La Embajada de Estados Unidos no escapó de las los acusaciones de
Ortega, a los que señaló de “que por un lado alentaban, por debajo echaban leña al fuego” pero cuando resultaban afectados cuando “estos terroristas” los asaltaban, “nos decían ¿Qué hace la Policía? Ellos pidiéndonos que sacáramos a la Policía”.

Y en sus justificaciones Ortega hizo referencia a la llamada “Operación limpieza”, donde permitió la actuación ilegal de paramilitares y el uso de armamento de guerra, la que dijo fue para “restaurar el orden”.
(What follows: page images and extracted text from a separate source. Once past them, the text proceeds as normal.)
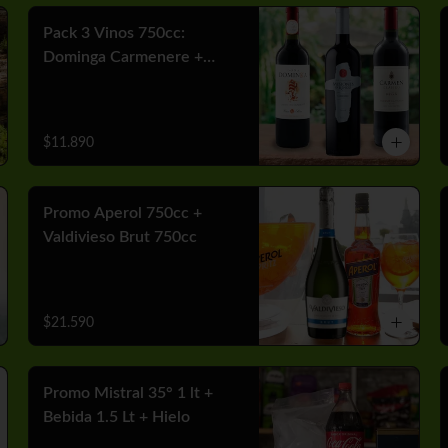
Pack 3 Vinos 750cc:
Dominga Carmenere +
Misiones Var Cabernet +
Carmen MGX Merlot
$11.890
Promo Aperol 750cc +
Valdivieso Brut 750cc
$21.590
Promo Mistral 35° 1 lt +
Bebida 1.5 Lt + Hielo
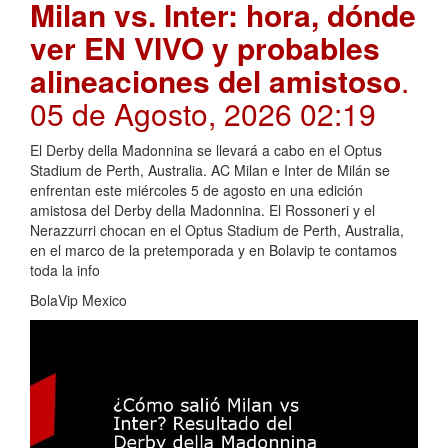
Milan vs. Inter: hora, dónde
ver EN VIVO y probables
alineaciones del amistoso
.
05 de Agosto, 2026 02:19
El Derby della Madonnina se llevará a cabo en el Optus
Stadium de Perth, Australia. AC Milan e Inter de Milán se
enfrentan este miércoles 5 de agosto en una edición
amistosa del Derby della Madonnina. El Rossoneri y el
Nerazzurri chocan en el Optus Stadium de Perth, Australia,
en el marco de la pretemporada y en Bolavip te contamos
toda la info
BolaVip Mexico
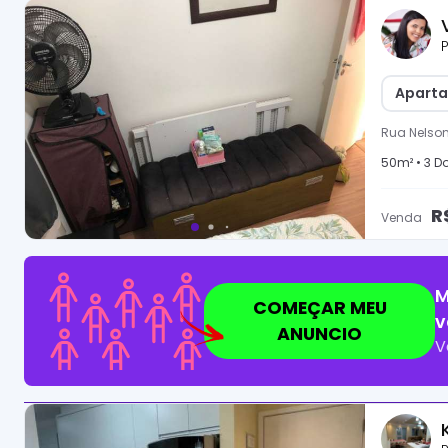
P
Aparta
Rua Nelson
50
m² •
3
Do
R
Venda
M
COMEÇAR MEU
v
ANUNCIO
V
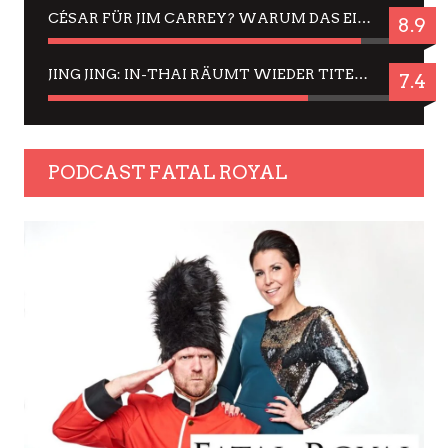
CÉSAR FÜR JIM CARREY? WARUM DAS EINER DER NERVIGSTEN ACTORS IST UND BLEIBT
8.9
JING JING: IN-THAI RÄUMT WIEDER TITEL AB – EIN ZWEI-STUNDEN-ERLEBNISBERICHT
7.4
PODCAST FATAL ROYAL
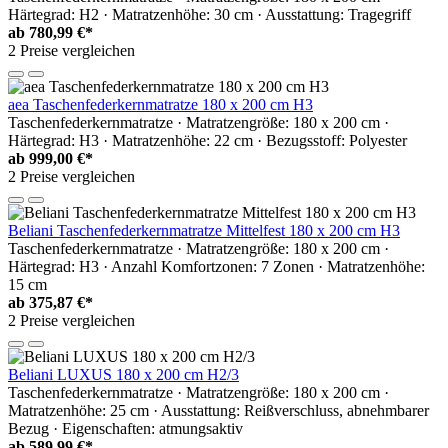
Härtegrad: H2 · Matratzenhöhe: 30 cm · Ausstattung: Tragegriff
ab
780,99 €*
2 Preise vergleichen
aea Taschenfederkernmatratze 180 x 200 cm H3
Taschenfederkernmatratze · Matratzengröße: 180 x 200 cm ·
Härtegrad: H3 · Matratzenhöhe: 22 cm · Bezugsstoff: Polyester
ab
999,00 €*
2 Preise vergleichen
Beliani Taschenfederkernmatratze Mittelfest 180 x 200 cm H3
Taschenfederkernmatratze · Matratzengröße: 180 x 200 cm ·
Härtegrad: H3 · Anzahl Komfortzonen: 7 Zonen · Matratzenhöhe:
15 cm
ab
375,87 €*
2 Preise vergleichen
Beliani LUXUS 180 x 200 cm H2/3
Taschenfederkernmatratze · Matratzengröße: 180 x 200 cm ·
Matratzenhöhe: 25 cm · Ausstattung: Reißverschluss, abnehmbarer
Bezug · Eigenschaften: atmungsaktiv
ab
589,99 €*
“Se juntaron allí todos los demonios”, afirmó Ortega quien insistió en justificar que “no quedó más camino que lo que establecen las leyes”.

Lo que conoció la CIDH

En un comunicado emitido en julio de 2018, la CIDH indicó que según información recibida el régimen a través de la Policía, en actuación conjunta con grupos parapoliciales, realizó operativos en Sutiaba, León, Wiwilí, Jinotega, Masatepe, Ometepe y Matagalpa, “dirigidos a reprimir a las personas que mantienen los tranques y barricadas, así como a las comunidades que los apoyaban como forma de protesta y/o como medio de protección frente a las acciones de grupos pro gubernamentales”.

Como producto de estos operativos, varias personas habrían fallecido y resultado heridas. Según el Centro Nicaragüense de Derechos Humanos (CENIDH), habría más de 160 personas detenidas, secuestradas y/o desaparecidas en lo que va del mes de julio de 2018.

Mientras el Mecanismo Especial de Seguimiento para Nicaragua (MESENI), también conoció del ataque perpetrado el 8 de julio contra las ciudades de Jinotepe, Dolores y Diriamba, “donde la población mantenía algunos de los principales tranques desde el inicio de las protestas”.

En Jinotepe cerca de 200 camiones permanecían retenidos desde hacía más de un mes.

Y retomando información conocida a través de medios de comunicación, señaló la CIDH que “existirían indicios del uso de armas de uso exclusivo del Ejército, entre ellas lanzacohetes y granadas, en el proceso de levantamiento de los tranques”.

Y agregó: “De acuerdo con la información disponible, como producto de los ataques, 20 personas fueron asesinadas. En el marco de estos operativos, la Policía Nacional informó sobre la muerte de dos agentes”.